By Ufaq Fatima
Srinagar: Gulam Mohammad Zaz is the eight generation of a family that crafted the unique Kashmiri musical instrument, Santoor. He is also the last of his tribe. Now in his 70s, Zaz is the only Santoor-maker left in Kashmir. His house in Zaina Kadal which served as a workshop for the making of musical instruments is a pale shadow of its past. Zaz says that when he departs from this world, the Santoor will also depart from Kashmir, forever.
“This art was passed on to me by my father Abdul Rehman Zaz. I did not receive any specific training for it. It’s my heart which guides me while making the Santoor,” Zaz said while talking to Kashmir Reader.
The Santoor, Zaz informed, was in the past made from a wood called Vireen, which is not available now. He makes the Santoor from wood of Mulberry and seasoned timber.
“A fine Santoor requires seasoned wood to produce a fine tonal quality. I invest my mind and soul in preparing a Santoor, which may take me three months to complete,” Zaz said, adding that the crafting of the Santoor requires unwavering attention.

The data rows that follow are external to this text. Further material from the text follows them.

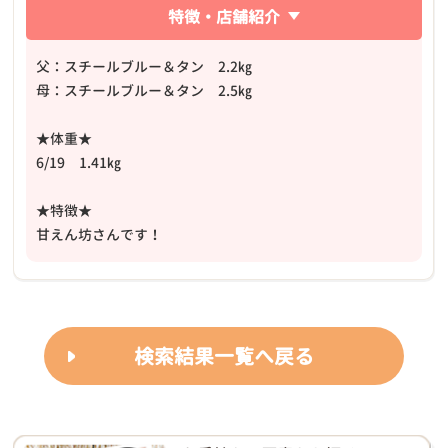
特徴・店舗紹介
父：スチールブルー＆タン 2.2㎏
母：スチールブルー＆タン 2.5㎏
★体重★
6/19 1.41㎏
★特徴★
甘えん坊さんです！
検索結果一覧へ戻る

Santoor, Rabab, Sitar, Sarangi and Tanpura were musical instruments that were crafted and played by many Kashmiris, especially the Pandits, but few musicians and craftsmen now remain in the Valley, though the instruments themselves have become popular across the world.

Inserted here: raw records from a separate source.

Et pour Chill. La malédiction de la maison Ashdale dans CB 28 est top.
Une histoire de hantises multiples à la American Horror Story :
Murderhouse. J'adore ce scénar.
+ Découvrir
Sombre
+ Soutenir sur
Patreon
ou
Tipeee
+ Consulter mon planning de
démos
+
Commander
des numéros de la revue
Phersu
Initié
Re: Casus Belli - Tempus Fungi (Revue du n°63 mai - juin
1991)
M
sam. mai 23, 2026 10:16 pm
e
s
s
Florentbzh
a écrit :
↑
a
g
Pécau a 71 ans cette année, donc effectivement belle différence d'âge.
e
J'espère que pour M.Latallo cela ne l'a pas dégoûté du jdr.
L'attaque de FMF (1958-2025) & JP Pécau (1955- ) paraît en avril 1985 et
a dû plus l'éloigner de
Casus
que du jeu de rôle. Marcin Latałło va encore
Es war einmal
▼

“Pandit Shiv Kumar Sharma made a few changes in Santoor by adding four extra bridges to it,” Zaz said. “He introduced it outside Kashmir and became famous in the Bombay film industry as well as in foreign countries.”
Zaz said that seven generations of his family were in the business of making the Santoor. Zaz, the eighth and last generation of this ancestral craft, believes that the Kashmiri Santoor has a unique soulfulness which cannot be matched by any Turkish or Iranian music, which also use the Santoor.
Zaz said that trees hear the music of nature and they express it when their timbre is turned to Santoor. “Pure devotion is needed to produce that music out of them,” he said.
The Kashmiri Pandits, traditional exponents of the Santoor, took the knowledge and the tradition with them when they left. Zaz said, “Migration of Pandits was a big blow as they were the main exponents of this culture in Kashmir. Now this art is on the verge of extinction and the appreciation it gets comes not from local patrons but from foreigners.”
Zaz said he was disappointed with the government for having no plan to preserve the rich culture of Santoor music. He said it was the Santoor that earned him respect and recognition. His customers, he said, were mostly tourists and foreigners.
Daughter of Zaz, Rifat Jabeen, who is a teacher by profession, said that the craft of her father had always been sufficient for his children’s education and other expenses.
“The craft of my father makes me very nostalgic. My childhood memories are attached with it. Since I was a kid, I have seen my father immersed in this craft and I feel proud that he is the sole and master manufacturer of Santoor in Kashmir,” Rifat said.
“I really feel proud when people from the outside world visit us and appreciate my father,” she said.
On the extinction that the Santoor faces in Kashmir, she said it is Allah’s wish and one cannot go against it.
“This craft is associated only with my father and will end with him. It will thus belong forever to us and to us only,” she said.